_WHAT TO WORK ON:_ Without any pictures, print exactly the lines that run from the start of the data through the line containing "Ajouter au panier (1261, 333)".

━━━━━ EXTRACTED RECORDS

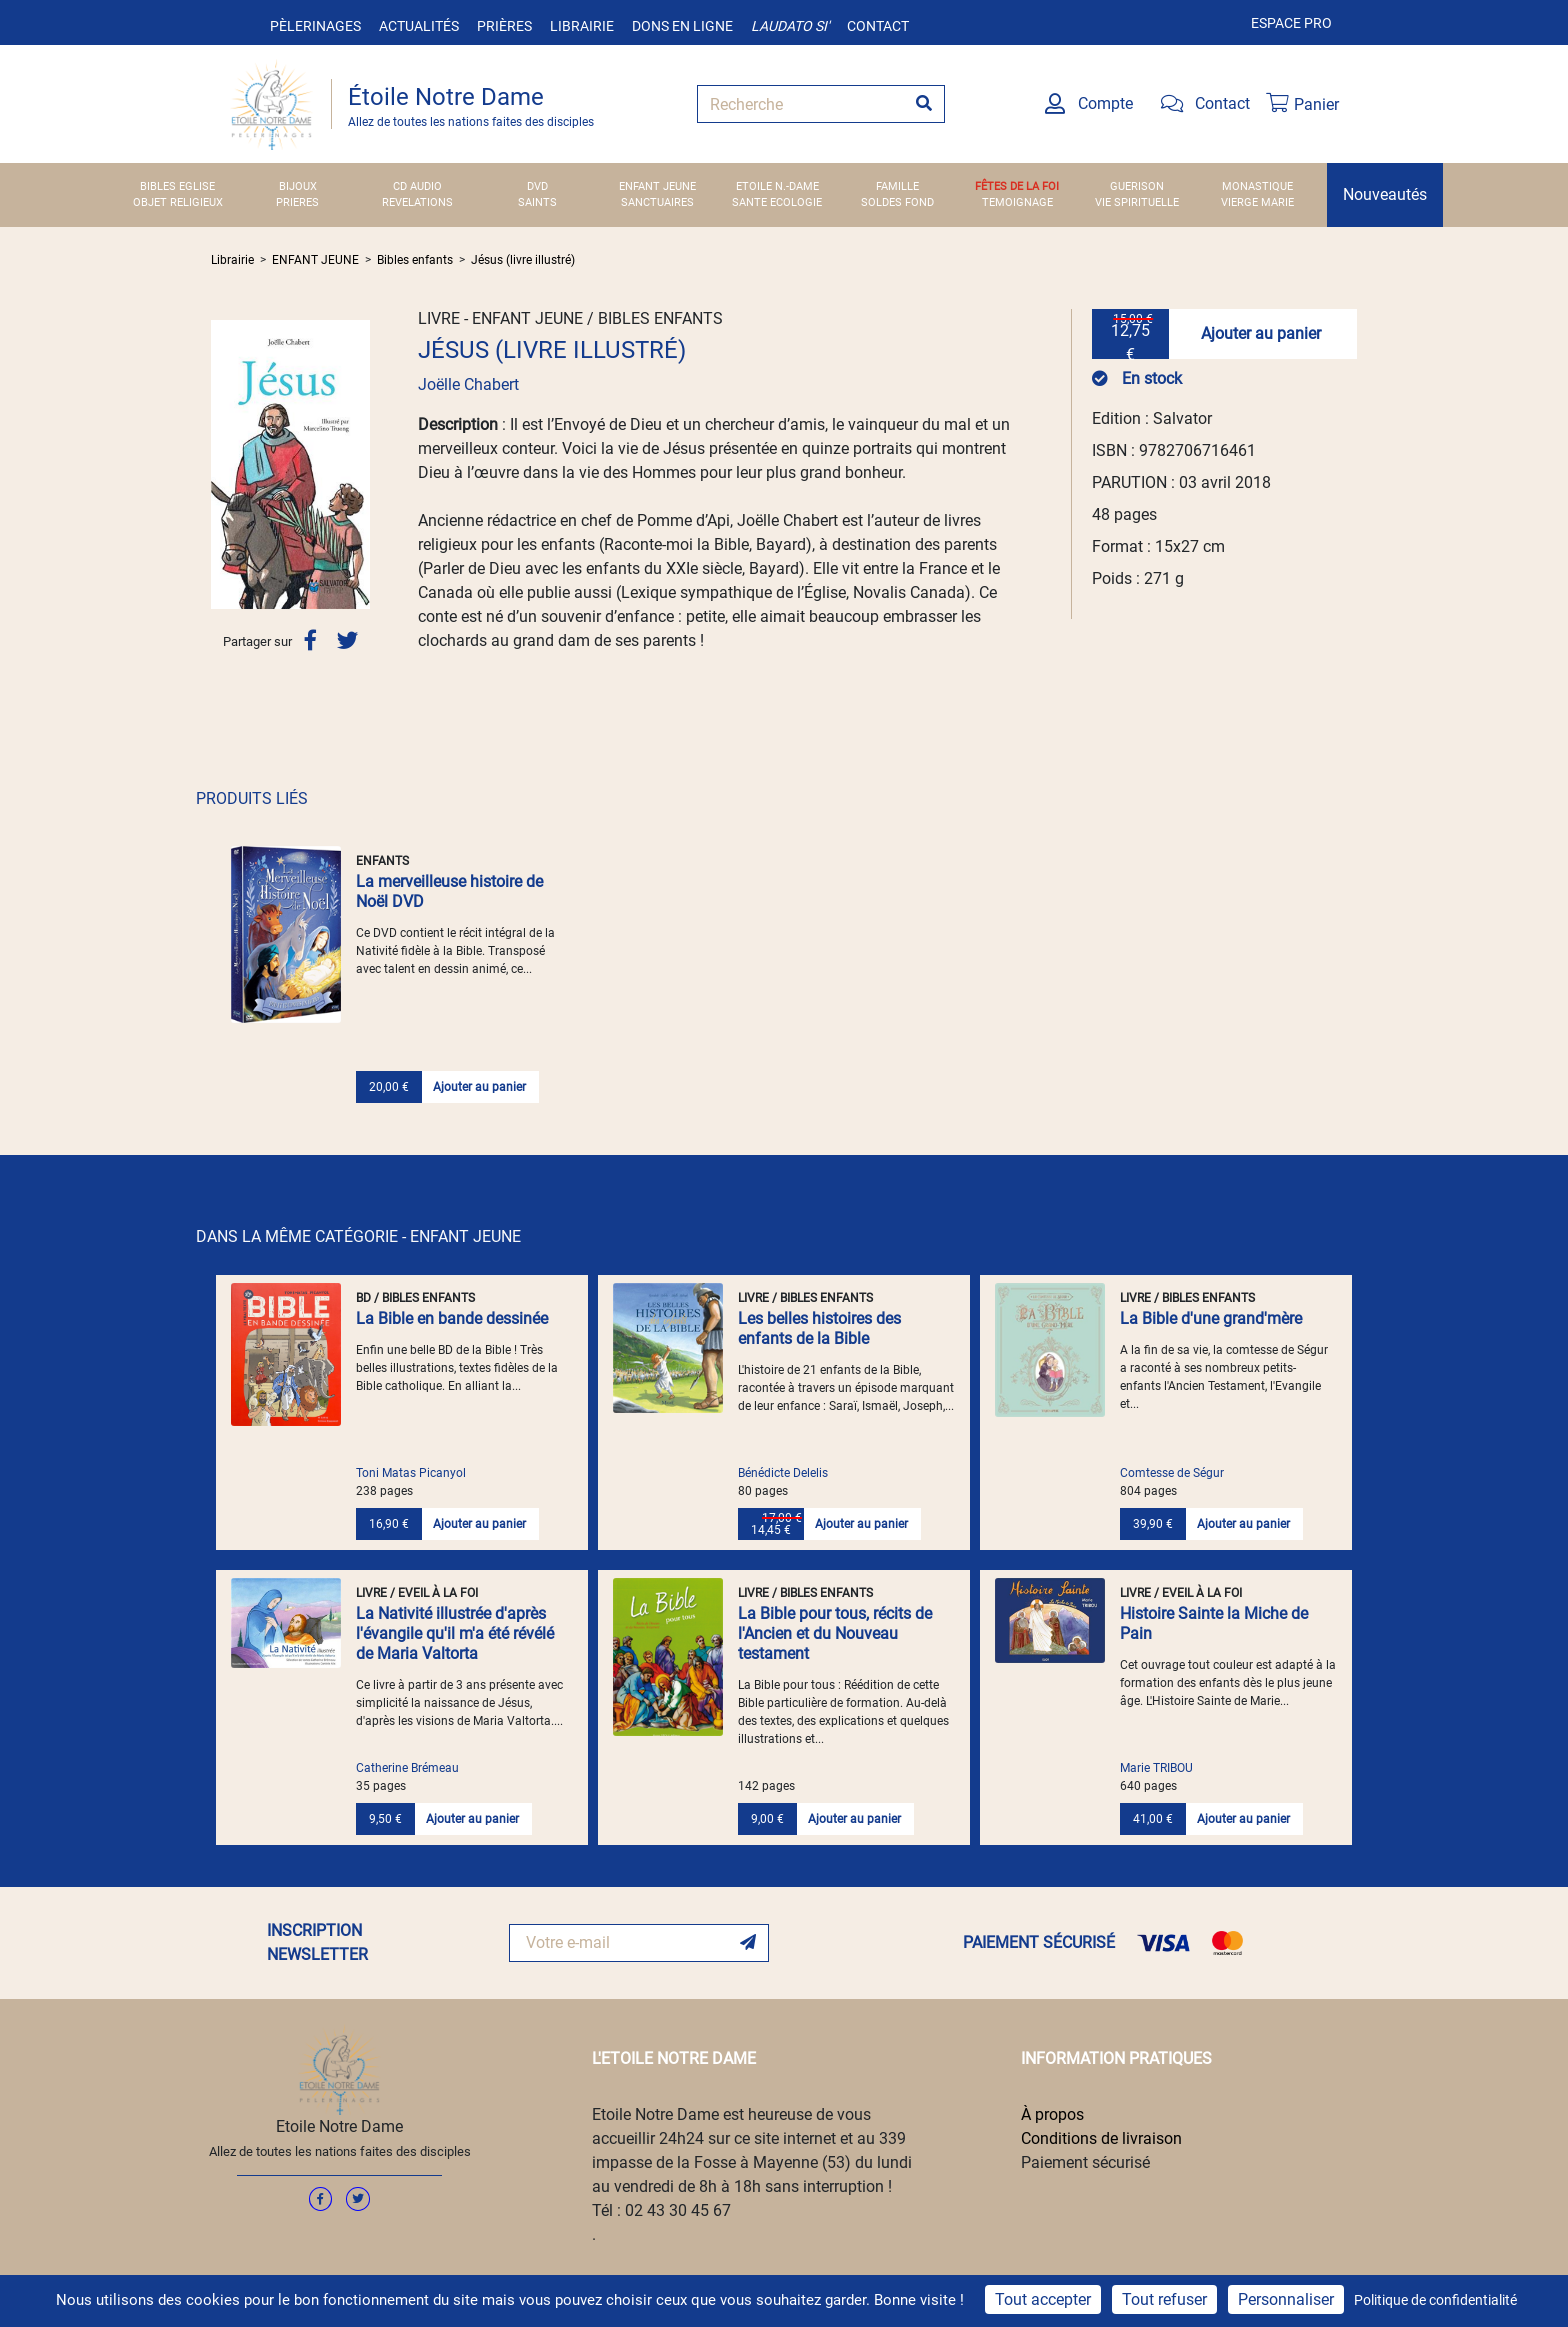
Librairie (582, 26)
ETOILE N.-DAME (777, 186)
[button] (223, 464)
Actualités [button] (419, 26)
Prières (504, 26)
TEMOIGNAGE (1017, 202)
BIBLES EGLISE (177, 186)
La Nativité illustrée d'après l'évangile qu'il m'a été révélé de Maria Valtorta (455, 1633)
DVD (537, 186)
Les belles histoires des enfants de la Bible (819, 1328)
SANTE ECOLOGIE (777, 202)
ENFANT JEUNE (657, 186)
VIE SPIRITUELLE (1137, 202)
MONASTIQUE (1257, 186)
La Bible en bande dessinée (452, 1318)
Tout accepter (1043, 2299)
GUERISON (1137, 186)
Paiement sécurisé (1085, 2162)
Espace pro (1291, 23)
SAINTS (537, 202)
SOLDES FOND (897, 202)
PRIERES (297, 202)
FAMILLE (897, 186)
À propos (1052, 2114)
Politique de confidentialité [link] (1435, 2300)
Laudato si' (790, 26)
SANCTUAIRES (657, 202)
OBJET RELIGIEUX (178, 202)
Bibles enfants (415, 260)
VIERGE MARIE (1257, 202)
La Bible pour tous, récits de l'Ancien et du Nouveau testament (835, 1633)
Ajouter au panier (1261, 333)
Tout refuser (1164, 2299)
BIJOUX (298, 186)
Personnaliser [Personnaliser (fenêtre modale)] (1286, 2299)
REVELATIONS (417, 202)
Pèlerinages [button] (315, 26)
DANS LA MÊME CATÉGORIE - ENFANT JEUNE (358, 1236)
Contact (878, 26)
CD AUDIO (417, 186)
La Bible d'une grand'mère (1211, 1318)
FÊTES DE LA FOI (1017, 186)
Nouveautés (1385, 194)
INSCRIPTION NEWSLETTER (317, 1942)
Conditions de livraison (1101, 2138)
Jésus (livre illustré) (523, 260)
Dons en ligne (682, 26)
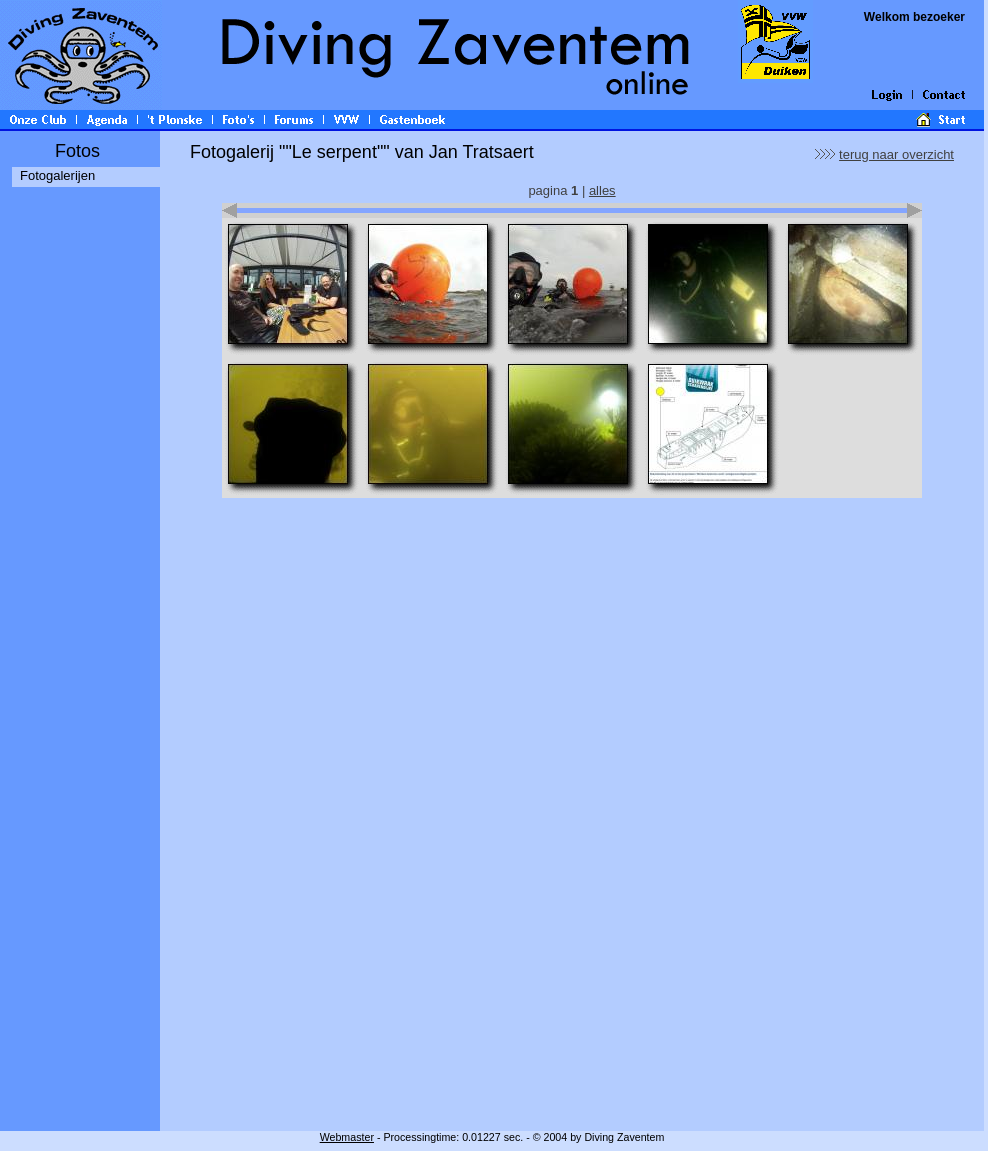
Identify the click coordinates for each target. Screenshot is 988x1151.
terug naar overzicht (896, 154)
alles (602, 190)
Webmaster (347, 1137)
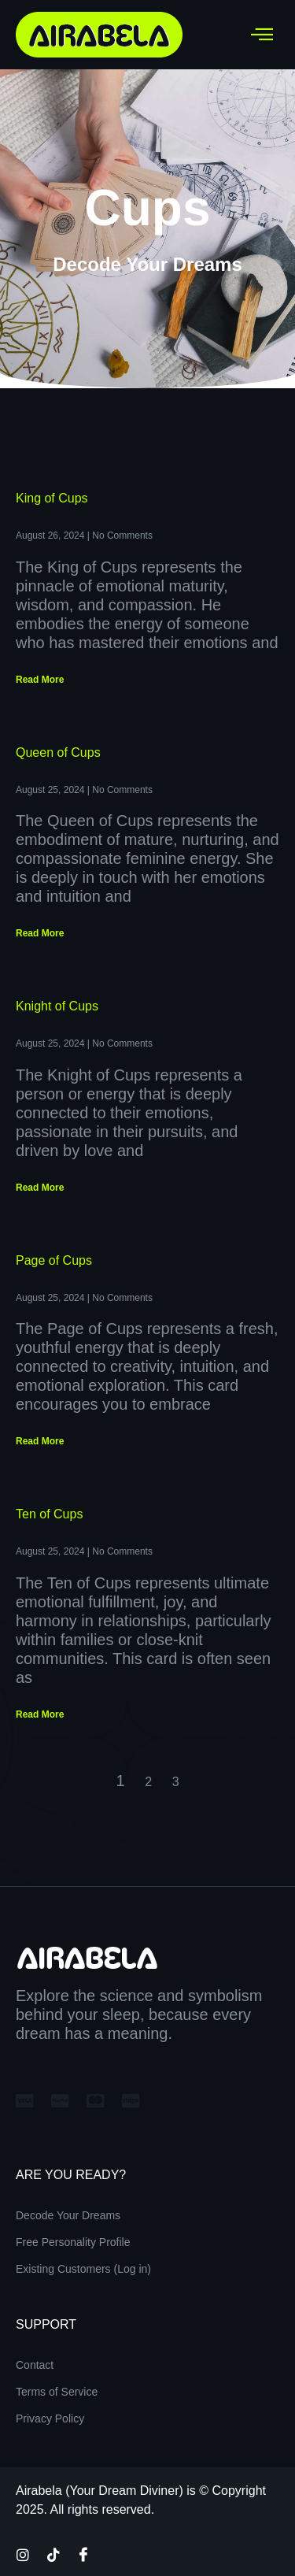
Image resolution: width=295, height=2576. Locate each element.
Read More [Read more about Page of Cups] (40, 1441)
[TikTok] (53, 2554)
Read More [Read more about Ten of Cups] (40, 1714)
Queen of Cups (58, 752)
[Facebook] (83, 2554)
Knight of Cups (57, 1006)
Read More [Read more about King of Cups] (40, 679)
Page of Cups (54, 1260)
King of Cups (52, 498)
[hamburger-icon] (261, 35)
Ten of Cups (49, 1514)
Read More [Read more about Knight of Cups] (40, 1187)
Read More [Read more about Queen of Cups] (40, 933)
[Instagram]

━━━━━━━━━━

_REPLY TO THE TASK:_
Librairie (582, 26)
ETOILE N.-DAME (777, 186)
[button] (223, 464)
Actualités [button] (419, 26)
Prières (504, 26)
TEMOIGNAGE (1017, 202)
BIBLES EGLISE (177, 186)
La Nativité illustrée d'après l'évangile qu'il m'a été révélé de Maria Valtorta (455, 1633)
DVD (537, 186)
Les belles histoires des enfants de la Bible (819, 1328)
SANTE ECOLOGIE (777, 202)
ENFANT JEUNE (657, 186)
VIE SPIRITUELLE (1137, 202)
MONASTIQUE (1257, 186)
La Bible en bande dessinée (452, 1318)
Tout accepter (1043, 2299)
GUERISON (1137, 186)
Paiement sécurisé (1085, 2162)
Espace pro (1291, 23)
SAINTS (537, 202)
SOLDES FOND (897, 202)
PRIERES (297, 202)
FAMILLE (897, 186)
À propos (1052, 2114)
Politique de confidentialité [link] (1435, 2300)
Laudato si' (790, 26)
SANCTUAIRES (657, 202)
OBJET RELIGIEUX (178, 202)
Bibles enfants (415, 260)
VIERGE MARIE (1257, 202)
La Bible pour tous, récits de l'Ancien et du Nouveau testament (835, 1633)
Ajouter au panier (1261, 333)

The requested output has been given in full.